::: Task data

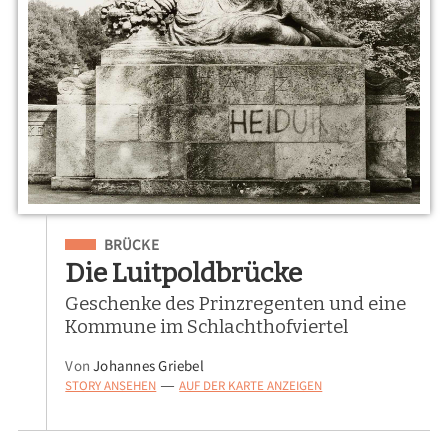
Eingeordnet unter
BRÜCKE
Die Luitpoldbrücke
Geschenke des Prinzregenten und eine
Kommune im Schlachthofviertel
Von
Johannes Griebel
STORY ANSEHEN
AUF DER KARTE ANZEIGEN
—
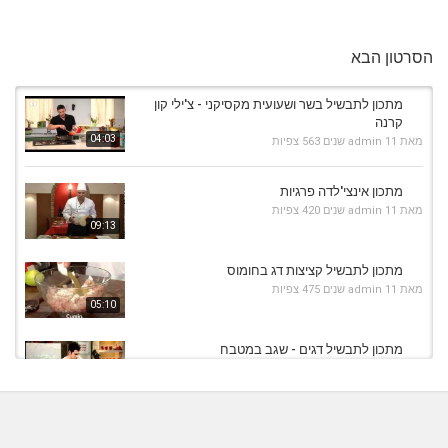
הסרטון הבא
מתכון לתבשיל בשר ושעועית מקסיקני - צ'ילי קון
קרנה
04:03
מאת
11 שנים
admin
563 צפיות
מתכון אינצי'לדה פרגיות
מאת
11 שנים
admin
420 צפיות
09:13
מתכון לתבשיל קציצות דג בחומוס
מאת
11 שנים
admin
475 צפיות
05:10
מתכון לתבשיל דגים - שגב במטבח
מאת
11 שנים
admin
565 צפיות
09:04
מתכון לשווארמה פרגיות - שלב אחרי שלב
מאת
7 שנים
Shahar-vod
760 צפיות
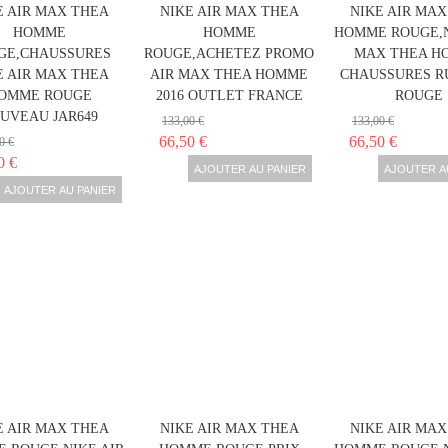
E AIR MAX THEA
NIKE AIR MAX THEA
NIKE AIR MAX
HOMME
HOMME
HOMME ROUGE,N
GE,CHAUSSURES
ROUGE,ACHETEZ PROMO
MAX THEA H
E AIR MAX THEA
AIR MAX THEA HOMME
CHAUSSURES R
OMME ROUGE
2016 OUTLET FRANCE
ROUGE
UVEAU JAR649
133,00 €
133,00 €
66,50 €
66,50 €
0 €
0 €
AJOUTER AU PANIER
AJOUTER A
AJOUTER AU PANIER
E AIR MAX THEA
NIKE AIR MAX THEA
NIKE AIR MAX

::::::

Goal of the exercise: In your copy, exclude the pictures and repeat each entry above exactly.

Result:
Eingeordnet unter
BRÜCKE
Die Luitpoldbrücke
Geschenke des Prinzregenten und eine
Kommune im Schlachthofviertel
Von
Johannes Griebel
STORY ANSEHEN
AUF DER KARTE ANZEIGEN
—
הסרטון הבא
מתכון לתבשיל בשר ושעועית מקסיקני - צ'ילי קון
קרנה
04:03
מאת
11 שנים
admin
563 צפיות
מתכון אינצי'לדה פרגיות
מאת
11 שנים
admin
420 צפיות
09:13
מתכון לתבשיל קציצות דג בחומוס
מאת
11 שנים
admin
475 צפיות
05:10
מתכון לתבשיל דגים - שגב במטבח
מאת
11 שנים
admin
565 צפיות
09:04
מתכון לשווארמה פרגיות - שלב אחרי שלב
מאת
7 שנים
Shahar-vod
760 צפיות
E AIR MAX THEA
NIKE AIR MAX THEA
NIKE AIR MAX
HOMME
HOMME
HOMME ROUGE,N
GE,CHAUSSURES
ROUGE,ACHETEZ PROMO
MAX THEA H
E AIR MAX THEA
AIR MAX THEA HOMME
CHAUSSURES R
OMME ROUGE
2016 OUTLET FRANCE
ROUGE
UVEAU JAR649
133,00 €
133,00 €
66,50 €
66,50 €
0 €
0 €
AJOUTER AU PANIER
AJOUTER A
AJOUTER AU PANIER
E AIR MAX THEA
NIKE AIR MAX THEA
NIKE AIR MAX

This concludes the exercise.